Directions for this task => In the records below, which lines include "label"? Copy them.

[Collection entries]
※ ※ ※

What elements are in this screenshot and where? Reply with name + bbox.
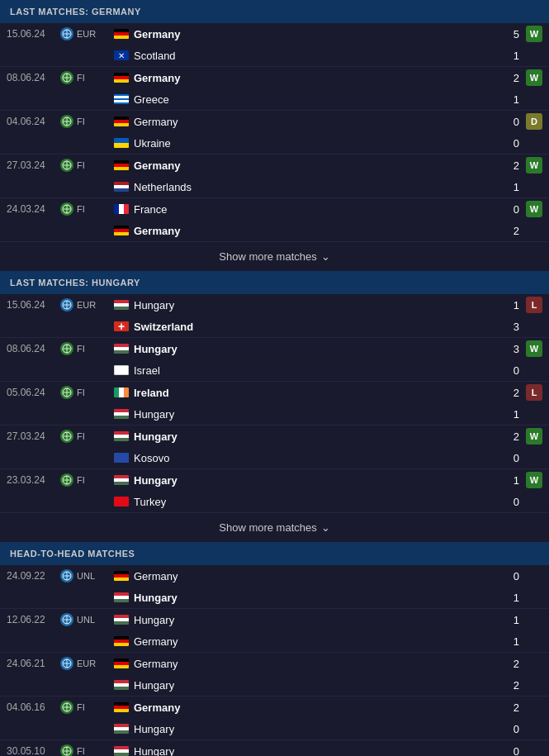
badge-spacer xyxy=(526,135,542,151)
match-competition: UNL xyxy=(60,569,114,582)
team1-name: Hungary xyxy=(134,343,177,355)
team2-cell: Hungary xyxy=(114,408,495,421)
team2-name: Hungary xyxy=(134,408,174,421)
match-group: 24.06.21EURGermany2Hungary2 xyxy=(0,653,549,697)
team1-name: Germany xyxy=(134,72,180,84)
team1-name: Hungary xyxy=(134,430,177,443)
match-date: 05.06.24 xyxy=(7,387,60,398)
competition-label: FI xyxy=(77,344,85,354)
match-row-bottom: Hungary1 xyxy=(0,587,549,608)
team1-cell: Hungary xyxy=(114,474,495,487)
team1-name: Germany xyxy=(134,116,177,128)
result-badge: W xyxy=(526,201,542,217)
result-badge: W xyxy=(526,472,542,488)
match-competition: FI xyxy=(60,744,114,756)
team2-cell: Hungary xyxy=(114,723,495,735)
section-header: LAST MATCHES: GERMANY xyxy=(0,0,549,23)
team2-cell: Hungary xyxy=(114,679,495,692)
match-competition: FI xyxy=(60,159,114,172)
team1-name: Ireland xyxy=(134,387,169,399)
badge-spacer xyxy=(526,493,542,510)
team2-cell: Turkey xyxy=(114,496,495,508)
match-row-top: 12.06.22UNLHungary1 xyxy=(0,609,549,630)
match-group: 08.06.24FIGermany2WGreece1 xyxy=(0,67,549,111)
competition-icon xyxy=(60,701,73,714)
match-row-bottom: Hungary0 xyxy=(0,718,549,739)
team1-cell: Hungary xyxy=(114,614,495,626)
match-group: 15.06.24EURHungary1LSwitzerland3 xyxy=(0,294,549,338)
team1-score: 2 xyxy=(495,159,519,172)
match-date: 27.03.24 xyxy=(7,159,60,171)
match-row-bottom: Switzerland3 xyxy=(0,316,549,337)
result-badge: W xyxy=(526,26,542,42)
badge-spacer xyxy=(526,406,542,422)
team1-name: Hungary xyxy=(134,614,174,626)
match-row-top: 24.09.22UNLGermany0 xyxy=(0,565,549,587)
competition-icon xyxy=(60,71,73,84)
team1-flag xyxy=(114,300,129,310)
match-competition: FI xyxy=(60,430,114,443)
team2-score: 1 xyxy=(495,181,519,193)
match-competition: FI xyxy=(60,115,114,128)
competition-icon xyxy=(60,473,73,487)
result-badge: L xyxy=(526,384,542,401)
team1-cell: Hungary xyxy=(114,299,495,311)
show-more-label: Show more matches xyxy=(219,250,317,263)
show-more-button[interactable]: Show more matches ⌄ xyxy=(0,513,549,542)
team1-cell: Germany xyxy=(114,28,495,40)
team1-cell: Germany xyxy=(114,701,495,714)
section-last-germany: LAST MATCHES: GERMANY15.06.24EURGermany5… xyxy=(0,0,549,271)
competition-icon xyxy=(60,342,73,355)
team2-cell: Hungary xyxy=(114,592,495,604)
team2-name: Hungary xyxy=(134,592,177,604)
team1-cell: Germany xyxy=(114,658,495,670)
team1-flag xyxy=(114,615,129,625)
match-date: 24.09.22 xyxy=(7,570,60,582)
team2-cell: Greece xyxy=(114,93,495,106)
competition-icon xyxy=(60,657,73,670)
team1-score: 2 xyxy=(495,387,519,399)
match-group: 08.06.24FIHungary3WIsrael0 xyxy=(0,338,549,382)
team2-flag xyxy=(114,321,129,331)
competition-label: EUR xyxy=(77,659,96,668)
team2-name: Kosovo xyxy=(134,452,169,464)
match-row-top: 23.03.24FIHungary1W xyxy=(0,469,549,491)
competition-label: EUR xyxy=(77,300,96,310)
match-row-bottom: Germany2 xyxy=(0,220,549,241)
result-badge: W xyxy=(526,340,542,357)
team1-name: France xyxy=(134,203,167,216)
match-row-top: 05.06.24FIIreland2L xyxy=(0,382,549,403)
show-more-button[interactable]: Show more matches ⌄ xyxy=(0,242,549,271)
team1-name: Hungary xyxy=(134,474,177,487)
team1-score: 1 xyxy=(495,614,519,626)
result-placeholder xyxy=(526,655,542,672)
result-badge: W xyxy=(526,157,542,174)
team2-name: Netherlands xyxy=(134,181,192,193)
team2-flag xyxy=(114,497,129,506)
result-badge: W xyxy=(526,69,542,86)
competition-label: FI xyxy=(77,116,85,126)
competition-label: UNL xyxy=(77,571,95,581)
badge-spacer xyxy=(526,47,542,64)
result-placeholder xyxy=(526,743,542,756)
team2-name: Ukraine xyxy=(134,137,171,150)
team1-flag xyxy=(114,571,129,581)
match-group: 27.03.24FIGermany2WNetherlands1 xyxy=(0,155,549,198)
result-badge: W xyxy=(526,428,542,445)
match-date: 08.06.24 xyxy=(7,72,60,83)
team2-score: 0 xyxy=(495,496,519,508)
team2-flag xyxy=(114,592,129,602)
team1-cell: France xyxy=(114,203,495,216)
match-date: 23.03.24 xyxy=(7,474,60,486)
team2-flag xyxy=(114,409,129,419)
team2-cell: Switzerland xyxy=(114,321,495,333)
competition-label: EUR xyxy=(77,29,96,39)
match-date: 30.05.10 xyxy=(7,745,60,756)
competition-label: FI xyxy=(77,160,85,170)
team2-name: Hungary xyxy=(134,723,174,735)
match-date: 04.06.16 xyxy=(7,701,60,713)
team1-flag xyxy=(114,475,129,485)
competition-label: FI xyxy=(77,746,85,756)
team2-name: Israel xyxy=(134,364,160,377)
result-placeholder xyxy=(526,611,542,628)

※ ※ ※

Written answer =>
competition-label: FI xyxy=(77,344,85,354)
show-more-label: Show more matches xyxy=(219,250,317,263)
competition-label: EUR xyxy=(77,659,96,668)
competition-label: EUR xyxy=(77,300,96,310)
competition-label: FI xyxy=(77,116,85,126)
competition-label: UNL xyxy=(77,571,95,581)
competition-label: EUR xyxy=(77,29,96,39)
competition-label: FI xyxy=(77,160,85,170)
competition-label: FI xyxy=(77,746,85,756)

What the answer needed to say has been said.